(WHAT TO DO):
Where in the records does the word "customers" occur? Copy each line in which it does.

(THE DATA):
————————
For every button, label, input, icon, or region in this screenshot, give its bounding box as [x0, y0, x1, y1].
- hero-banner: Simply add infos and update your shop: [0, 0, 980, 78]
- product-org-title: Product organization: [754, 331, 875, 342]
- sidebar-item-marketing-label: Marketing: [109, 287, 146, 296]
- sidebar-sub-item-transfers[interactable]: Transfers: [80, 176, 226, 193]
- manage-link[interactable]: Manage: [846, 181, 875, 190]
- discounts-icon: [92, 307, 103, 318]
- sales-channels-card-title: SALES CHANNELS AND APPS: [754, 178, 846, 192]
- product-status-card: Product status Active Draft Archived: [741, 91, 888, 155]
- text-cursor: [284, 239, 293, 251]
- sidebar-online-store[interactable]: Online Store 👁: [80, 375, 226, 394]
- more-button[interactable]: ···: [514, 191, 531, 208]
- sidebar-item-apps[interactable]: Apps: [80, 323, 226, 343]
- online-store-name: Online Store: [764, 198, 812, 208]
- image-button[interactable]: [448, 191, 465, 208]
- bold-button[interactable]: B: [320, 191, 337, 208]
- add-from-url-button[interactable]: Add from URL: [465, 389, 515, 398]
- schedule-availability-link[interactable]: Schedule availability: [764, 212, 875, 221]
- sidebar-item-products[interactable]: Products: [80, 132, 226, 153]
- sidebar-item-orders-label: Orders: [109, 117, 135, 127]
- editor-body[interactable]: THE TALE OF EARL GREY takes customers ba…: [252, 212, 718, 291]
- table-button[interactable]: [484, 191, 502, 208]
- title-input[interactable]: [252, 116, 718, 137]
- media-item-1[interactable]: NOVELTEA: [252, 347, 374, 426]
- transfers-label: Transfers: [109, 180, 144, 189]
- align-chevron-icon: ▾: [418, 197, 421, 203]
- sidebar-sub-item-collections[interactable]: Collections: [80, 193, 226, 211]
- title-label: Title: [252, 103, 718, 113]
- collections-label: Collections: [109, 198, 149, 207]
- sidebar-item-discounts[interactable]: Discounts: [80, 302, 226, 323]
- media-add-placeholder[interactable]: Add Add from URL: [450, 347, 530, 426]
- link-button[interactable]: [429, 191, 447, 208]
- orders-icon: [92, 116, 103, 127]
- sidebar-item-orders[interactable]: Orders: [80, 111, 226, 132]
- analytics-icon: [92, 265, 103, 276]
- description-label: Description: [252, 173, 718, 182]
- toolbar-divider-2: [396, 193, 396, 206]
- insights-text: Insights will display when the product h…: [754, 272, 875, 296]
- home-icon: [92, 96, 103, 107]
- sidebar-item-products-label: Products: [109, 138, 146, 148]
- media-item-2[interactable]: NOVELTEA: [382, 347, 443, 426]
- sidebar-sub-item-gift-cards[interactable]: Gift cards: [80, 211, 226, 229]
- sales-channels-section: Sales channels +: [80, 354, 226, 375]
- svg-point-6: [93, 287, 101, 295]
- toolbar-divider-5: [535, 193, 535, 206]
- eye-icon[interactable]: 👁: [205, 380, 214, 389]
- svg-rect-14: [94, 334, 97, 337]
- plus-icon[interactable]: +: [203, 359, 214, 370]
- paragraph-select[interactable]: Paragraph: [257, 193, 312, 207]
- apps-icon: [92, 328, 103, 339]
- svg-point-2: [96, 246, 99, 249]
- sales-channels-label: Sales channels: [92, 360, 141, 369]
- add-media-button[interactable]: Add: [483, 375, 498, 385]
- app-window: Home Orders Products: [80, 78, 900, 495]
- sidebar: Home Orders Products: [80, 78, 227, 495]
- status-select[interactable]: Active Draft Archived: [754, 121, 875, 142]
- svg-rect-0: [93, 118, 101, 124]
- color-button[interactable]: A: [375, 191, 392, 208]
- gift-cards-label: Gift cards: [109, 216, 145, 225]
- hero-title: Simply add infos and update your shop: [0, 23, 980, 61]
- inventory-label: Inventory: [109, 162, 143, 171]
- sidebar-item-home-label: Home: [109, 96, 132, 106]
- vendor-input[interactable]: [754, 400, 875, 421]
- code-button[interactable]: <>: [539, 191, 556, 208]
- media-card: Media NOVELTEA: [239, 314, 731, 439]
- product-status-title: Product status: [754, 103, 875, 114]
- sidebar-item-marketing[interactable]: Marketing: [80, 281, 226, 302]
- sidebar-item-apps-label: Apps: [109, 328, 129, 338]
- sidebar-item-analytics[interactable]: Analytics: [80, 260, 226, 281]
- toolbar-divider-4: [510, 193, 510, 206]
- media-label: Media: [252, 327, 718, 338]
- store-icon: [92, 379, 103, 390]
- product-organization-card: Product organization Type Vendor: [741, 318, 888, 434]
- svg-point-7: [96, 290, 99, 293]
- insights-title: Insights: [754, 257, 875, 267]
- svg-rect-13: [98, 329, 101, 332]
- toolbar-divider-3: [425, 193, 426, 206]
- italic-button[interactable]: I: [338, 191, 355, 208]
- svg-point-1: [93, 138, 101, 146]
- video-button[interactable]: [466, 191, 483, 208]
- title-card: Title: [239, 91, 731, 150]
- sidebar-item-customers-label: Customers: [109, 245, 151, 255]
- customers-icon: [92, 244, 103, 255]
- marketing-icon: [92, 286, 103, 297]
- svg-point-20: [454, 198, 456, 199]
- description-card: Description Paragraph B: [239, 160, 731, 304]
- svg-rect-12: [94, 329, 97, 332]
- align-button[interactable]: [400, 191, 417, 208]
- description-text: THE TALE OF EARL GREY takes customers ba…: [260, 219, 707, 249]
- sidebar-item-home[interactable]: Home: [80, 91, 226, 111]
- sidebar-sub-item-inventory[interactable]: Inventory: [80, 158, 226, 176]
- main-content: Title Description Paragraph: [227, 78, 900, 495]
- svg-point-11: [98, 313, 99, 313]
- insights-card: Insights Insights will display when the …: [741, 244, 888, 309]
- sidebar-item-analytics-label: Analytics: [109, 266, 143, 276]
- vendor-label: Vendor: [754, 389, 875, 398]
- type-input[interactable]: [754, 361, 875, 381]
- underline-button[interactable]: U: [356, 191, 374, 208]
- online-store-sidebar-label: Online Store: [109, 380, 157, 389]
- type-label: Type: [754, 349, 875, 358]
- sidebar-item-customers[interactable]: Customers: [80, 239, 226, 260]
————————
(ANSWER FOR THE TASK):
- editor-body[interactable]: THE TALE OF EARL GREY takes customers ba…: [252, 212, 718, 291]
- sidebar-item-customers-label: Customers: [109, 245, 151, 255]
- customers-icon: [92, 244, 103, 255]
- description-text: THE TALE OF EARL GREY takes customers ba…: [260, 219, 707, 249]
- sidebar-item-customers[interactable]: Customers: [80, 239, 226, 260]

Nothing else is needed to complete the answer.